Will sufferings of RBS and LYG translate to raised competition in UK banking sector?

According to the recent decision by the UK government, both Lloyds Banking Group (NYSE: LYG) and Royal Bank of Scotland Group (NYSE: RBS) will be forced to divest several of their retail bank branches in the forthcoming years if they need state aid. While Lloyds will sell roughly 600 retail branches, RBS will be shedding approximately 300 branches and other assets. The branch sales will reduce LYG’s check-account market share by 5% and lower the bank’s mortgage-market share by 5 percentage points. Similarly, RBS' retail-market share will reduce by 2 percentage points after the sales.

In the recent government move in the UK, both Lloyds Banking Group (NYSE: LYG) and Royal Bank of Scotland Group (NYSE: RBS) will be forced to divest several of their retail bank branches in the forthcoming years if they need state aid. While Lloyds will sell roughly 600 retail branches, RBS will be shedding approximately 300 branches and other assets. The branch sales will reduce LYG’s check-account market share by 5% and lower the bank’s mortgage-market share by 5 percentage points. Similarly, RBS' retail-market share will reduce by 2 percentage points after the sale.
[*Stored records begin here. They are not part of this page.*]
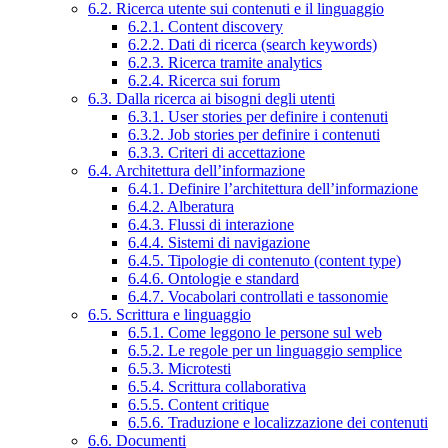
6.2. Ricerca utente sui contenuti e il linguaggio
6.2.1. Content discovery
6.2.2. Dati di ricerca (search keywords)
6.2.3. Ricerca tramite analytics
6.2.4. Ricerca sui forum
6.3. Dalla ricerca ai bisogni degli utenti
6.3.1. User stories per definire i contenuti
6.3.2. Job stories per definire i contenuti
6.3.3. Criteri di accettazione
6.4. Architettura dell’informazione
6.4.1. Definire l’architettura dell’informazione
6.4.2. Alberatura
6.4.3. Flussi di interazione
6.4.4. Sistemi di navigazione
6.4.5. Tipologie di contenuto (content type)
6.4.6. Ontologie e standard
6.4.7. Vocabolari controllati e tassonomie
6.5. Scrittura e linguaggio
6.5.1. Come leggono le persone sul web
6.5.2. Le regole per un linguaggio semplice
6.5.3. Microtesti
6.5.4. Scrittura collaborativa
6.5.5. Content critique
6.5.6. Traduzione e localizzazione dei contenuti
6.6. Documenti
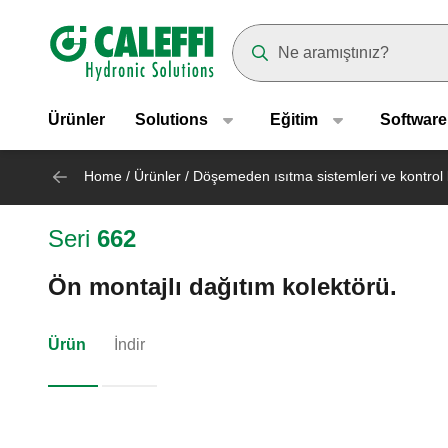
Header main navigation
Suggestions will appear as yo
Ürünler
Solutions
Eğitim
Software
Home
/
Ürünler
/
Döşemeden ısıtma sistemleri ve kontrol b
Seri
662
Ön montajlı dağıtım kolektörü.
Ürün
İndir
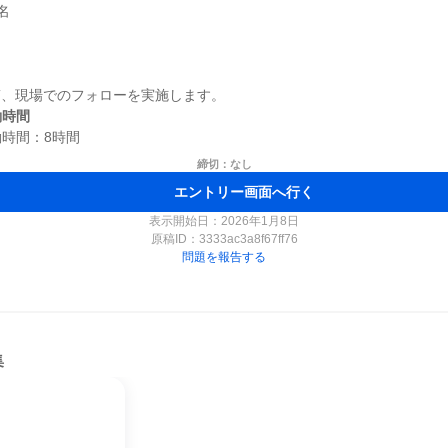


働時間
締切：なし
エントリー画面へ行く
表示開始日：2026年1月8日
原稿ID：
3333ac3a8f67ff76
問題を報告する
集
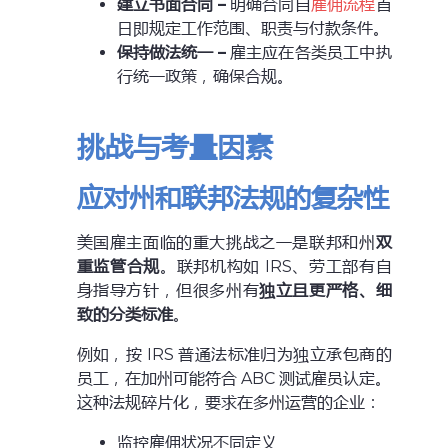
建立书面合同
–
明确合同自
雇佣流程
首
日即规定工作范围、职责与付款条件。
保持做法统一
–
雇主应在各类员工中执
行统一政策，确保合规。
挑战与考量因素
应对州和联邦法规的复杂性
美国雇主面临的重大挑战之一是联邦和州
双
重监管合规
。联邦机构如 IRS、劳工部有自
身指导方针，但很多州有
独立且更严格、细
致的分类标准
。
例如，按 IRS 普通法标准归为独立承包商的
员工，在加州可能符合 ABC 测试雇员认定。
这种法规碎片化，要求在多州运营的企业：
监控雇佣状况不同定义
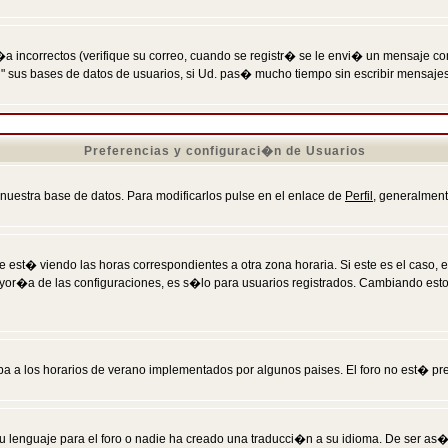
incorrectos (verifique su correo, cuando se registr� se le envi� un mensaje co
n" sus bases de datos de usuarios, si Ud. pas� mucho tiempo sin escribir mensaje
Preferencias y configuraci�n de Usuarios
 nuestra base de datos. Para modificarlos pulse en el enlace de
Perfil
, generalment
 est� viendo las horas correspondientes a otra zona horaria. Si este es el caso, en
mayor�a de las configuraciones, es s�lo para usuarios registrados. Cambiando est
eba a los horarios de verano implementados por algunos paises. El foro no est� pr
u lenguaje para el foro o nadie ha creado una traducci�n a su idioma. De ser as�,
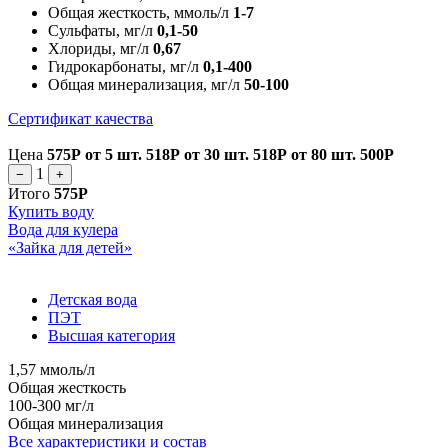
Общая жесткость, ммоль/л
1-7
Сульфаты, мг/л
0,1-50
Хлориды, мг/л
0,67
Гидрокарбонаты, мг/л
0,1-400
Общая минерализация, мг/л
50-100
Сертификат качества
Цена
575Р
от 5 шт.
518Р
от 30 шт.
518Р
от 80 шт.
500Р
1
−
+
Итого
575Р
Купить воду
Вода для кулера
«Зайка для детей»
Детская вода
ПЭТ
Высшая категория
1,57 ммоль/л
Общая жесткость
100-300 мг/л
Общая минерализация
Все характеристики и состав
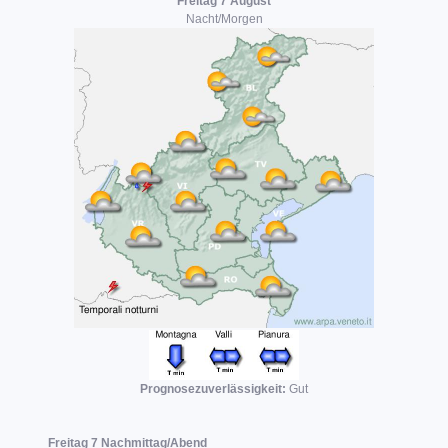
Freitag 7 August
Nacht/Morgen
Prognosezuverlässigkeit:
Gut
Freitag 7 Nachmittag/Abend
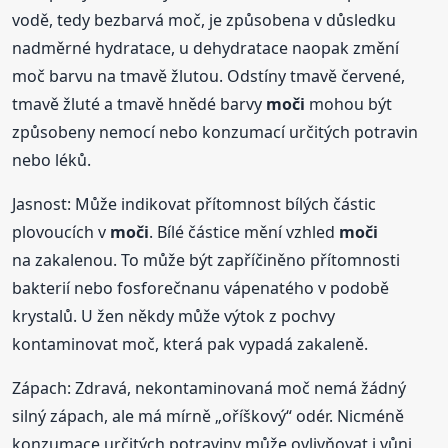
vodě, tedy bezbarvá moč, je způsobena v důsledku
nadměrné hydratace, u dehydratace naopak změní
moč barvu na tmavě žlutou. Odstíny tmavě červené,
tmavě žluté a tmavě hnědé barvy
moči
mohou být
způsobeny nemocí nebo konzumací určitých potravin
nebo léků.
Jasnost: Může indikovat přítomnost bílých částic
plovoucích v
moči
. Bílé částice mění vzhled
moči
na zakalenou. To může být zapříčiněno přítomnosti
bakterií nebo fosforečnanu vápenatého v podobě
krystalů. U žen někdy může výtok z pochvy
kontaminovat moč, která pak vypadá zakaleně.
Zápach: Zdravá, nekontaminovaná moč nemá žádný
silný zápach, ale má mírně „oříškový“ odér. Nicméně
konzumace určitých potraviny může ovlivňovat i vůni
The move is intended to provide an opportunity for new players to enter the market, which is currently dominated by some big players. The UK government plans to promote buyers including small banks and large foreign banks. Tesco Personal Finance, a division of Tesco, and Virgin Money, part of Virgin Group, are the possible buyers of these branches.

The analysts believe, however, that funding issues, high costs related to infrastructure and the relatively limited growth opportunities could dissuade new entrants to the sector.